[[ DATA SHOWN open ]]

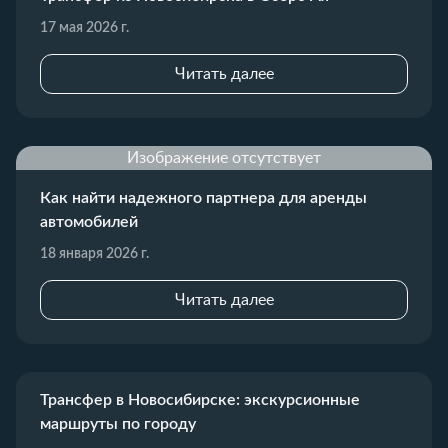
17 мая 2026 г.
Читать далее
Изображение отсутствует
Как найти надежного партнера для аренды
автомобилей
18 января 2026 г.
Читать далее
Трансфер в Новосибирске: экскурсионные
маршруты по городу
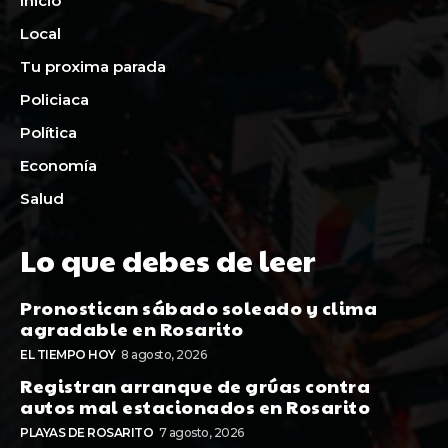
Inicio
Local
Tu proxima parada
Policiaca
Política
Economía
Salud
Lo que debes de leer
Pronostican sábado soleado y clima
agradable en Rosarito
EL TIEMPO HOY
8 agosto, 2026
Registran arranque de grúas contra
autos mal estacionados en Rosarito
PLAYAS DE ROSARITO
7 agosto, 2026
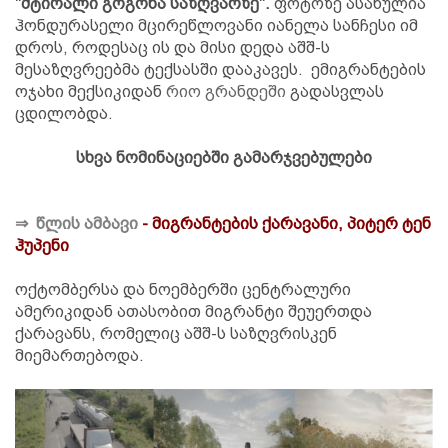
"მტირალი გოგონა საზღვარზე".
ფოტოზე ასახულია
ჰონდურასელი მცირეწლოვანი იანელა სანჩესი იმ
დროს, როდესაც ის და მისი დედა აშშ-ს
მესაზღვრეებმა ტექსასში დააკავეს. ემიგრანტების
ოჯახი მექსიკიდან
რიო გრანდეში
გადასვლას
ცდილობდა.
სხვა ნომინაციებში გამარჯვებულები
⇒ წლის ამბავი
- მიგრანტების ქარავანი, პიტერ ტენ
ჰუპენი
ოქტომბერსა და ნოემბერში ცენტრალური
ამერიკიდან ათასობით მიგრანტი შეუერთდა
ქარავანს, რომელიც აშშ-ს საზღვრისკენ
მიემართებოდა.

[[ DATA SHOWN closed ]]
[[ DATA SHOWN open ]]

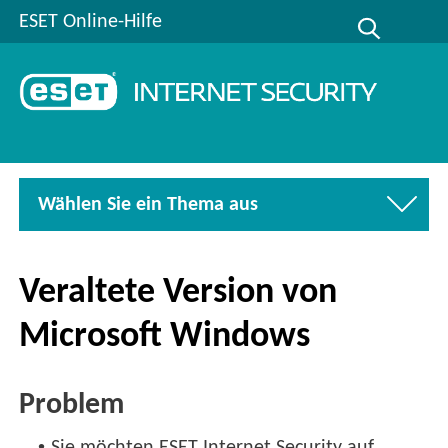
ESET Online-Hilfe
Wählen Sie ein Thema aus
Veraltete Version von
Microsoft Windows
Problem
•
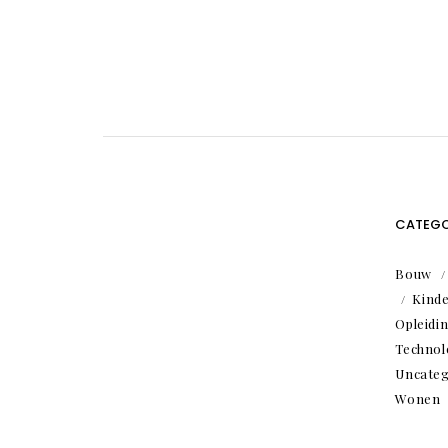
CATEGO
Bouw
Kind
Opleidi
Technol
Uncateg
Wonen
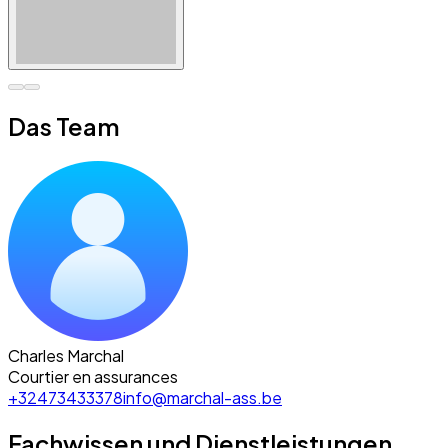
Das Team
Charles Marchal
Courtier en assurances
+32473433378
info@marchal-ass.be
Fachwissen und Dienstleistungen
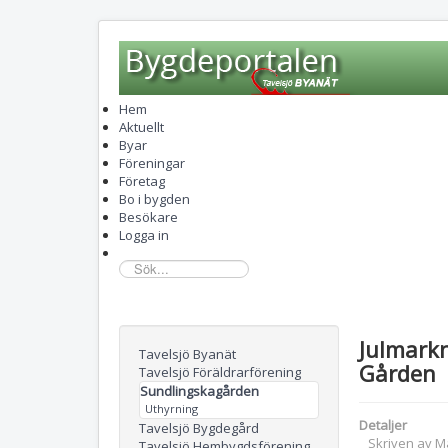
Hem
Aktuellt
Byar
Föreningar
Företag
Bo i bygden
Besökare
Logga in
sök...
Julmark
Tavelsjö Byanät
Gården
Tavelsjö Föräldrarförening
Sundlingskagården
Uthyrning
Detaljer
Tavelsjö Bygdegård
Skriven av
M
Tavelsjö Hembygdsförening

[[ DATA SHOWN closed ]]
[[ DATA SHOWN open ]]

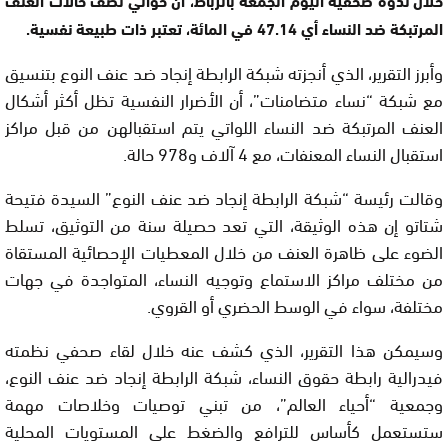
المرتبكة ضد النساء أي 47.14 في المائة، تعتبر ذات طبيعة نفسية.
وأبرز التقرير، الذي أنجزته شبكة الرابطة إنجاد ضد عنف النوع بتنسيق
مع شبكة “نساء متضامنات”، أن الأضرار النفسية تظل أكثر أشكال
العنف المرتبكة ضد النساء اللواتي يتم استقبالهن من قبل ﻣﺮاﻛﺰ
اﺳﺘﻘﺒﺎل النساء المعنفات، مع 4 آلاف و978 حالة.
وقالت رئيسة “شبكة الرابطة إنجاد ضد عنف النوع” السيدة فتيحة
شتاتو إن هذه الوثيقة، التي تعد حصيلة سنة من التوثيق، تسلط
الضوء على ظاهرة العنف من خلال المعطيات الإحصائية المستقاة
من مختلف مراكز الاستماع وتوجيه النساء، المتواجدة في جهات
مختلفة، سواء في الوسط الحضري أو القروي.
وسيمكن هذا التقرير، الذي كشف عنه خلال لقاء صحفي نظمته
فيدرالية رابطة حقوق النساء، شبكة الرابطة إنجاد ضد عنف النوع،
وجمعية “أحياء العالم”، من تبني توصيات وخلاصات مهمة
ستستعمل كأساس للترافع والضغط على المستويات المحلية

[[ DATA SHOWN closed ]]

▶ **ASSIGNMENT**
Beginning at the line above that contains "وسيمكن هذا التقرير،", return each line exactly through the line that contains "ستستعمل كأساس للترافع", and no others.

▶ **OUTPUT FOR THIS TASK**
وسيمكن هذا التقرير، الذي كشف عنه خلال لقاء صحفي نظمته
فيدرالية رابطة حقوق النساء، شبكة الرابطة إنجاد ضد عنف النوع،
وجمعية “أحياء العالم”، من تبني توصيات وخلاصات مهمة
ستستعمل كأساس للترافع والضغط على المستويات المحلية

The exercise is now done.